I'd say look for a used forklift motor....


----------



## Salty9 (Jul 13, 2009)

Lot of BLDC motor building going on here: http://www.rcgroups.com/electric-motor-design-and-construction-361/ 

Of course, it's mostly small motors intended for RC planes and such. I think you will find that a controller will be a larger issue than the motor.


----------



## PZigouras (Jun 5, 2010)

I tried to build one before, and it seems that building it is actually the easy part... designing it was the hard part. Most brushless motors are around 90% efficient, but the one I built tested out at less than 40%. I probably could have boosted that by adjusting the timing, but I don't think it would have made a lot of difference.

I should have run a mag simulator to test it on the computer before actually building it... would have saved me a lot of trial-and-error. Keep in mind that if your car has a 30-mile range with a Warp 9, and you build a motor that is only 50% efficient (let's say).... then you will have a range of less than 19 miles. Plus with all the extra heat, those magnets will not last very long.

If you can get the blueprints for a really efficient motor, I would say build it. But if you can't I wouldn't... it would be a waste of time.


----------



## o0o (Jun 29, 2011)

@rwaudio
i thought about that, would be cheaper too(i hope so^^) but i'm afraid that it got too less power^^

@PZigouras
ok that was what i wanna hear...if i will find blueprints you'll the first to know


@all
i'm surprised how friendly people here are,...i thought you guys gonna say fuck off freak


----------



## PThompson509 (Jul 9, 2009)

Now why would we tell you to go away? We LIKE to build stuff, and personally, I think it's great you are trying to build your own motor.

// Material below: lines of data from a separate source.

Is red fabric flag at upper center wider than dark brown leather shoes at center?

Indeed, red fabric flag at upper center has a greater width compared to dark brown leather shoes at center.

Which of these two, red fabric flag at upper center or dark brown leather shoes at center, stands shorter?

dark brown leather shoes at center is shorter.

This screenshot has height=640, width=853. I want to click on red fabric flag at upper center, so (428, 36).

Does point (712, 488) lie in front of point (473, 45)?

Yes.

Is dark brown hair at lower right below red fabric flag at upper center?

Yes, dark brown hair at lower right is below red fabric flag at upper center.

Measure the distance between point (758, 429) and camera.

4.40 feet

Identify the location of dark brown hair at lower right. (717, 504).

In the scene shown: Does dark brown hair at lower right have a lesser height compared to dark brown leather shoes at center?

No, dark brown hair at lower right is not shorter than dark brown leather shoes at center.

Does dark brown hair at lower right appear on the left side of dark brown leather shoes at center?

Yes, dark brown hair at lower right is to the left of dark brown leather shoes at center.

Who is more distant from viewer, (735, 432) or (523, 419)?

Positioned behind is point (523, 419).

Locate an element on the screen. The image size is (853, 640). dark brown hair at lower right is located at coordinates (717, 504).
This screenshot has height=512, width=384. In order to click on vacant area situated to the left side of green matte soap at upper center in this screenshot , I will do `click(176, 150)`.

Please keep us posted on your progress.

Cheers!
Peter


----------



## o0o (Jun 29, 2011)

lol ok i didn't start building it atm cause i'm abit afraid of the design and the controller^^
i'm not that big electronic freak but i'm gonna build a smaller one now first if that works i'll try the big one for in my car

very nice build clip i found on youtube:
http://www.youtube.com/watch?v=mbU-uOdKgOc

if anybody has success with building one or has a good BLDC to share the design with me i would build you one for free^^


----------